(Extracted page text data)
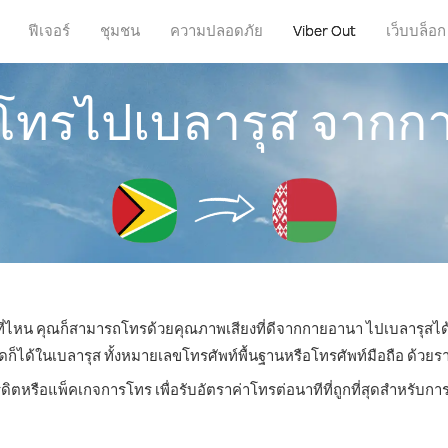
ฟีเจอร์
ชุมชน
ความปลอดภัย
Viber Out
เว็บบล็อก
รโทรไปเบลารุส จาก
่ที่ไหน คุณก็สามารถโทรด้วยคุณภาพเสียงที่ดีจากกายอานา ไปเบลารุสได้
ด้ในเบลารุส ทั้งหมายเลขโทรศัพท์พื้นฐานหรือโทรศัพท์มือถือ ด้วยราคา
รดิตหรือแพ็คเกจการโทร เพื่อรับอัตราค่าโทรต่อนาทีที่ถูกที่สุดสำหรับก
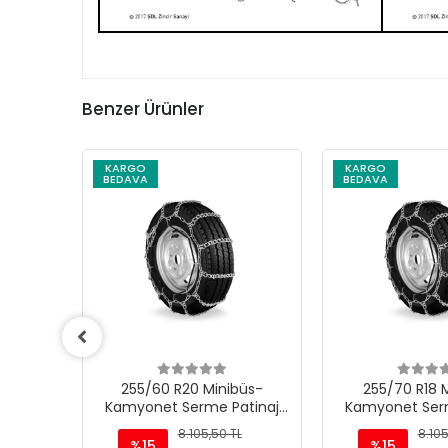
Benzer Ürünler
KARGO
KARGO
BEDAVA
BEDAVA
üs-
255/60 R20 Minibüs-
255/70 R18 
tinaj
Kamyonet Serme Patinaj
Kamyonet Serm
Zinciri - M220
Zinciri -
L
8.105,50 TL
8.105
%15
%15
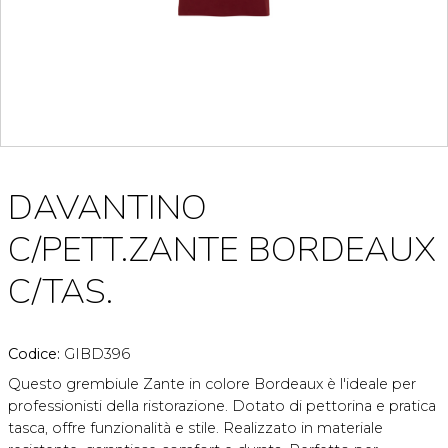
DAVANTINO
C/PETT.ZANTE BORDEAUX
C/TAS.
Codice:
GIBD396
Questo grembiule Zante in colore Bordeaux è l'ideale per
professionisti della ristorazione. Dotato di pettorina e pratica
tasca, offre funzionalità e stile. Realizzato in materiale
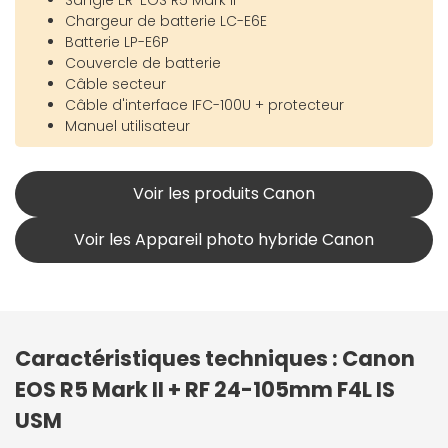
Sangle ER-EOS R5 Mark II
Chargeur de batterie LC-E6E
Batterie LP-E6P
Couvercle de batterie
Câble secteur
Câble d'interface IFC-100U + protecteur
Manuel utilisateur
Voir les produits Canon
Voir les Appareil photo hybride Canon
Caractéristiques techniques : Canon
EOS R5 Mark II + RF 24-105mm F4L IS
USM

▶ **What you should do**:
Check each line of the entries above, and show every one holding the word "Mark".

▶ **Solution**:
Sangle ER-EOS R5 Mark II
EOS R5 Mark II + RF 24-105mm F4L IS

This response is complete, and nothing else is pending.